Esse trabalho publicado no New England Journal of Medicine (NEJM) agora em julho foi um estudo auxiliar do ensaio VITAL. O objetivo foi avaliar os efeitos da suplementação de vitamina D na incidência de fraturas em homens e mulheres com mais de 50 anos. A dose utilizada foi de 2000 UI de vitamina D por dia. Os desfechos primários foram as incidências totais de fraturas, fraturas não vertebrais e fraturas de quadril. Mais de 25 mil pacientes foram acompanhados em média por 5 anos, em uma análise por intenção de tratar.
Em comparação com o placebo, a suplementação de vitamina D não teve efeito na incidência de fraturas. Esse resultado se manteve independentemente de idade, sexo, raça, índice de massa corpórea (IMC) e mesmo após ajuste para diversas faixas de níveis séricos de vitamina D.
Como esse trabalho modifica nossa prática?

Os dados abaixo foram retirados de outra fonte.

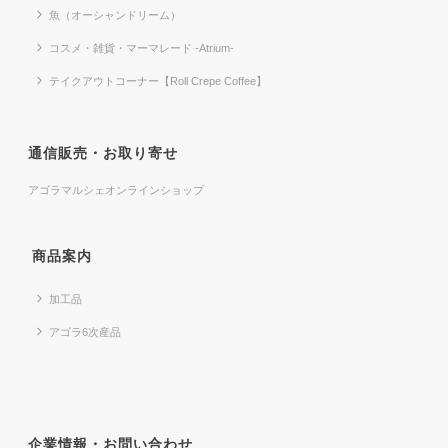
魚（オーシャンドリーム）
コスメ・雑貨・マーマレード -Atrium-
テイクアウトコーナー【Roll Crepe Coffee】
通信販売・お取り寄せ
アゴラマルシェオンラインショップ
商品案内
加工品
アゴラ6次産品
企業情報・お問い合わせ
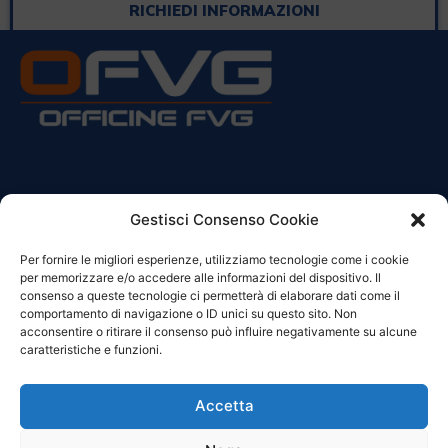
RICHIEDI INFORMAZIONI
CONTATTI
Gestisci Consenso Cookie
Per fornire le migliori esperienze, utilizziamo tecnologie come i cookie
Sede Legale:
per memorizzare e/o accedere alle informazioni del dispositivo. Il
Via Principe Di Udine 144
consenso a queste tecnologie ci permetterà di elaborare dati come il
33030 Campoformido (Ud)
comportamento di navigazione o ID unici su questo sito. Non
acconsentire o ritirare il consenso può influire negativamente su alcune
clienti@officinefvg.it
caratteristiche e funzioni.
info@officinefvg.it
posta@officinefvgpec.It
Accetta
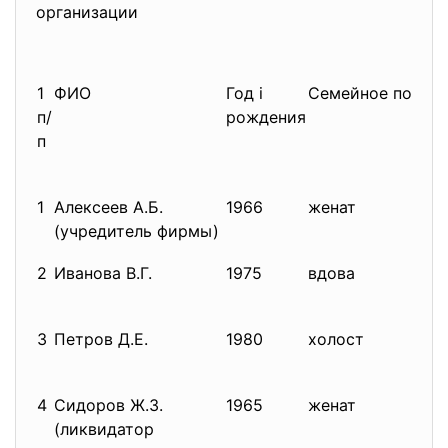
организации
1
ФИО
Год i
Семейное полож
п/
рождения
п
1
Алексеев А.Б.
1966
женат
(учредитель фирмы)
2
Иванова В.Г.
1975
вдова
3
Петров Д.Е.
1980
холост
4
Сидоров Ж.З.
1965
женат
(ликвидатор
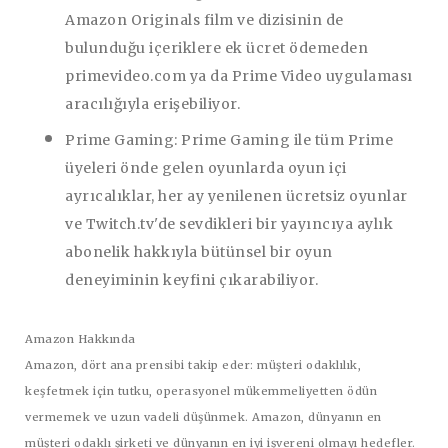
Amazon Originals film ve dizisinin de
bulunduğu içeriklere ek ücret ödemeden
primevideo.com ya da Prime Video uygulaması
aracılığıyla erişebiliyor.
Prime Gaming:
Prime Gaming ile tüm Prime
üyeleri önde gelen oyunlarda oyun içi
ayrıcalıklar, her ay yenilenen ücretsiz oyunlar
ve Twitch.tv'de sevdikleri bir yayıncıya aylık
abonelik hakkıyla bütünsel bir oyun
deneyiminin keyfini çıkarabiliyor.
Amazon Hakkında
Amazon, dört ana prensibi takip eder: müşteri odaklılık,
keşfetmek için tutku, operasyonel mükemmeliyetten ödün
vermemek ve uzun vadeli düşünmek. Amazon, dünyanın en
müşteri odaklı şirketi ve dünyanın en iyi işvereni olmayı hedefler.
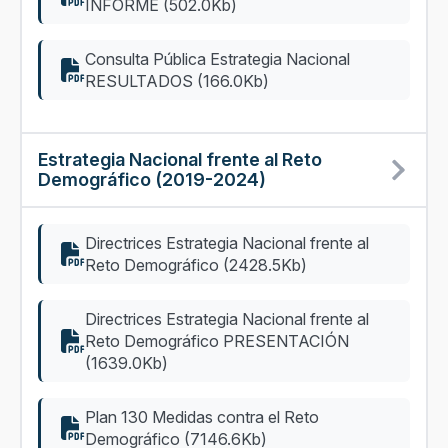
INFORME (502.0Kb)
Consulta Pública Estrategia Nacional
RESULTADOS (166.0Kb)
Estrategia Nacional frente al Reto
Demográfico (2019-2024)
Directrices Estrategia Nacional frente al
Reto Demográfico (2428.5Kb)
Directrices Estrategia Nacional frente al
Reto Demográfico PRESENTACIÓN
(1639.0Kb)
Plan 130 Medidas contra el Reto
Demográfico (7146.6Kb)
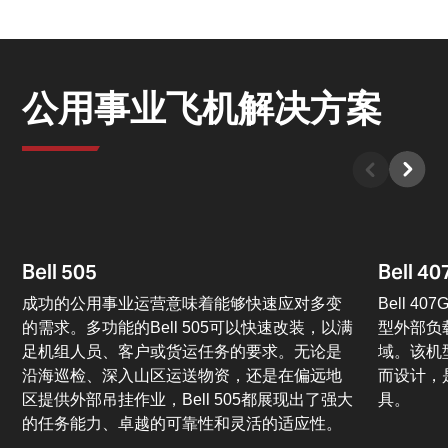
公用事业飞机解决方案
Bell 505
Bell 40
成功的公用事业运营意味着能够快速应对多变
Bell 
的需求。多功能的Bell 505可以快速改装，以满
型外部负
足机组人员、客户或货运任务的要求。无论是
域。该机
沿海巡检、深入山区运送物资，还是在偏远地
而设计，
区提供外部吊挂作业，Bell 505都展现出了强大
具。
的任务能力、卓越的可靠性和灵活的适应性。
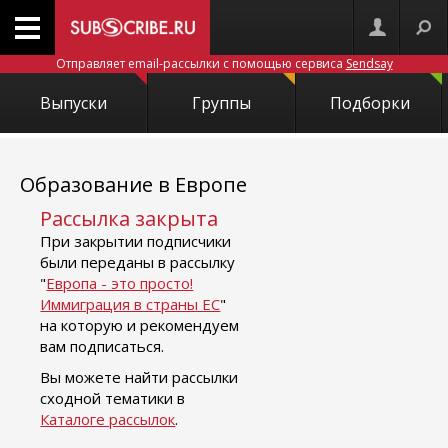
Отправляет email-рассылки с помощью сервиса
Sendsay
Выпуски
Группы
Подборки
Образование в Европе
Рассылка закрыта
При закрытии подписчики
были переданы в рассылку
"
Европа - это просто!
Иммиграция в страны ЕС
"
на которую и рекомендуем
вам подписаться.
Вы можете найти рассылки
сходной тематики в
Каталоге рассылок
.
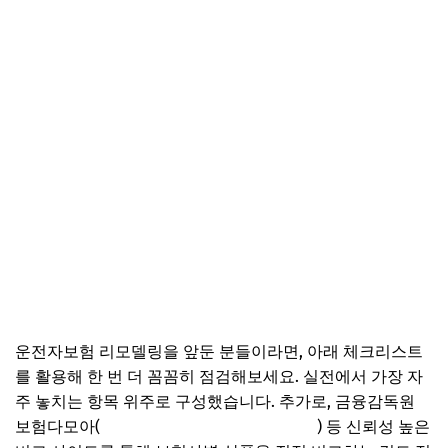
운전자보험 리모델링을 앞둔 분들이라면, 아래 체크리스트
를 활용해 한 번 더 꼼꼼히 점검해보세요. 실전에서 가장 자
주 놓치는 항목 위주로 구성했습니다. 추가로, 금융감독원
보험다모아(
https://www.e-insmarket.or.kr
) 등 신뢰성 높은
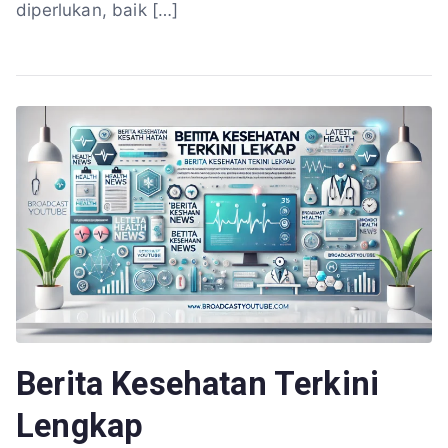
diperlukan, baik […]
Berita Kesehatan Terkini
Lengkap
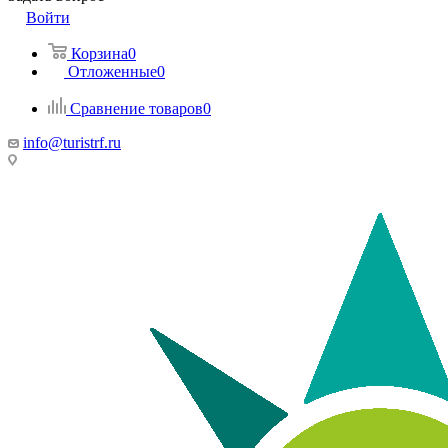
Войти
Корзина
0
Отложенные
0
Сравнение товаров
0
info@turistrf.ru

Os estudos provenientes do VITAL mostraram que a suplementação de vitamina D não tem benefícios importantes na saúde da população geral de adultos com mais de 50 anos, mesmo em pacientes com níveis iniciais muito baixos. O editorial do NEJM é taxativo ao afirmar que os termos insuficiência e deficiência de vitamina D devem ser reconsiderados e que não há justificativa tanto para mensuração de 25-OH vitamina D e rastreio, na população geral, quanto para suplementação objetivando atingir um alvo sérico. Já que os pacientes não foram selecionados com base nos níveis de vitamina D, osteoporose ou baixa densidade mineral óssea, esses resultados não podem ser generalizados para pacientes adultos com osteoporose. Apesar disso, esse estudo não encontrou benefícios na incidência de fraturas mesmo nos grupos de alto risco, como os que tratavam osteoporose ou os que já haviam tido fraturas de fragilidade. Esses resultados são exploratórios e podem servir como base para novos estudos que avaliem essas populações especificamente. Também não é possível afirmar se a coadministração de cálcio poderia levar a melhores resultados do que os encontrados. Novos estudos a partir do VITAL estão tentando identificar se há alguma população em especial que se beneficiaria da suplementação.